Minister for Public Works
- In office 1 April 1959 – 13 May 1965
- Premier: Joseph Cahill Bob Heffron Jack Renshaw
- Preceded by: John McGrath
- Succeeded by: Davis Hughes

Member of the New South Wales Parliament for Marrickville
- In office 14 February 1953 – 19 October 1973
- Preceded by: Carlo Lazzarini
- Succeeded by: Thomas Cahill

Personal details
- Born: Phillip Norman Ryan 24 May 1910 Moruya, New South Wales, Australia
- Died: 25 March 1997 (aged 86) Killarney Vale, New South Wales, Australia
- Party: Australian Labor Party (New South Wales Branch)
- Spouse: Dorothy O'Brien
- Occupation: Electrical Fitter

= Norm Ryan =

Australian politician

Phillip Norman Ryan (24 May 1910 - 25 March 1997) was an Australian politician, affiliated with the Labor Party.
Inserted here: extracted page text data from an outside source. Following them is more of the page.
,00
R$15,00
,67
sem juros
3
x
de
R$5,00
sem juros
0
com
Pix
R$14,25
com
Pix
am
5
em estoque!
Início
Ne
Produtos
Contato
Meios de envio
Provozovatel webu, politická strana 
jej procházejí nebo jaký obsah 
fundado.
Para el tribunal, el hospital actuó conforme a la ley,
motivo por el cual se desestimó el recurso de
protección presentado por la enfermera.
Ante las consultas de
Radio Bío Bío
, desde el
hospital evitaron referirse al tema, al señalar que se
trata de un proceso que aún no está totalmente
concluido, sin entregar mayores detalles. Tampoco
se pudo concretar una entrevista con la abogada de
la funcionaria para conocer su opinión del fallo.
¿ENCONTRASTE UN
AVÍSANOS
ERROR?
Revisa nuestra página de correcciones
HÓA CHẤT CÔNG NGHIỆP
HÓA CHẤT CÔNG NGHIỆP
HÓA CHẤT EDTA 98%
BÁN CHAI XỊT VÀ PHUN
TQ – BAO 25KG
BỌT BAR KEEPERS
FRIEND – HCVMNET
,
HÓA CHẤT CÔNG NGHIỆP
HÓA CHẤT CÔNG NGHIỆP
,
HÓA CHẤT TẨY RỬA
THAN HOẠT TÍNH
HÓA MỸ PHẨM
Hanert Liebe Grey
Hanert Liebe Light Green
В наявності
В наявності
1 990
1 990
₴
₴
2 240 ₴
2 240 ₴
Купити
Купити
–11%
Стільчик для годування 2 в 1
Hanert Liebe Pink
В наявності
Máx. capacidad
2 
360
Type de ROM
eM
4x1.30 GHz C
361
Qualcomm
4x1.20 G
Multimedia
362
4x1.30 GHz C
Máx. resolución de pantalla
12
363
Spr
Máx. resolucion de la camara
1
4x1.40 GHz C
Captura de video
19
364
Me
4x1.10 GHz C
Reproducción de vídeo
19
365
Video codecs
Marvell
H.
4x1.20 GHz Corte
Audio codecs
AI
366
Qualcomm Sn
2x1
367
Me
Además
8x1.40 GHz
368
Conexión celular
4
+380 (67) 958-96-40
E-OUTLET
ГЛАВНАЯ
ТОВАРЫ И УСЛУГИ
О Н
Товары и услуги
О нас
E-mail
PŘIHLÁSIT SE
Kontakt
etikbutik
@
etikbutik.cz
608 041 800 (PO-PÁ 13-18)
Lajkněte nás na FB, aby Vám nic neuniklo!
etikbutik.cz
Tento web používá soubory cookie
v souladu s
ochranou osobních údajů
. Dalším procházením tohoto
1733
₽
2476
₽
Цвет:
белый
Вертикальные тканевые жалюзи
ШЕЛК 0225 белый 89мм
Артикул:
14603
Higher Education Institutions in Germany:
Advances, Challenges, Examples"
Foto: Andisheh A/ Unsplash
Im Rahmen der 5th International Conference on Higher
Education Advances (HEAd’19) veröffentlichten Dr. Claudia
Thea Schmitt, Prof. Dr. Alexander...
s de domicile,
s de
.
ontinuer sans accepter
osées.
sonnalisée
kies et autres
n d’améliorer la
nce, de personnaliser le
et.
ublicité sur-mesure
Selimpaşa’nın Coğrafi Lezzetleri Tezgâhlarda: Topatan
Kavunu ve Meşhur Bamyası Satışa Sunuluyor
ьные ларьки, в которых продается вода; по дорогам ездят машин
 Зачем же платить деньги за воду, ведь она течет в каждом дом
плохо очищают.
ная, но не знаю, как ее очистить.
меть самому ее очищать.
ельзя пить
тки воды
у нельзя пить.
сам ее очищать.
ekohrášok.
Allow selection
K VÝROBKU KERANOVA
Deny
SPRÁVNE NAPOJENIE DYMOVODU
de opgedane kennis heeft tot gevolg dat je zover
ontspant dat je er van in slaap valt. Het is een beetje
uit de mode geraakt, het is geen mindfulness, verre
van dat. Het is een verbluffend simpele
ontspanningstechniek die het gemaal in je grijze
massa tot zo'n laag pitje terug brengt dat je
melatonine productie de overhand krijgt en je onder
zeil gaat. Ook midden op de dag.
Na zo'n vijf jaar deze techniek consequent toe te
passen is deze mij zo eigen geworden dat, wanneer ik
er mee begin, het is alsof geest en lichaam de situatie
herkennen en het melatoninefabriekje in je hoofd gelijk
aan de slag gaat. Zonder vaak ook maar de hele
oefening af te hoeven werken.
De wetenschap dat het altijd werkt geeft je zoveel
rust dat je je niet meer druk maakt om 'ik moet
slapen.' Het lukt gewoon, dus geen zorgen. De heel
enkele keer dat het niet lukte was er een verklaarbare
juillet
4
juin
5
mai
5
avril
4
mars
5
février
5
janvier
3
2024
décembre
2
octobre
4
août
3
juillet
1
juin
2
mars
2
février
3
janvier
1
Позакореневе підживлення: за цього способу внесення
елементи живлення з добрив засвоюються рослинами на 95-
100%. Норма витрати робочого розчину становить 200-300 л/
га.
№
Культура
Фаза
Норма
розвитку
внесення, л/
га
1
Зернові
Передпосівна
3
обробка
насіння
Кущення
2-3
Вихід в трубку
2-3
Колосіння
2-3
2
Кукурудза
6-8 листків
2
He was elected as a member of the New South Wales Legislative Assembly and served as Minister for Public Works from 1959 to 1965.

==Early life==
He was born at Moruya, on the south coast of New South Wales to Michael and Elizabeth Ryan. After attending St. Joseph's College, Hunters Hill and the Sydney Technical College, he was an apprentice electrical fitter for the Sydney County Council. He later worked as an electrical inspector for the Public Works Department. On 12 April 1941, he married Dorothy O'Brien, with whom he had one son and one daughter.

==Political career==
Having joined the Labor Party in 1933, Ryan became an alderman to Marrickville Council in 1948 at the age of 38. He was elected Mayor of Marrickville in 1953, but resigned later that year when elected to the Legislative Assembly as member for Marrickville. As well as representing this electorate in Sydney's inner west, he was known as an advocate for providing services to the rural areas of the state.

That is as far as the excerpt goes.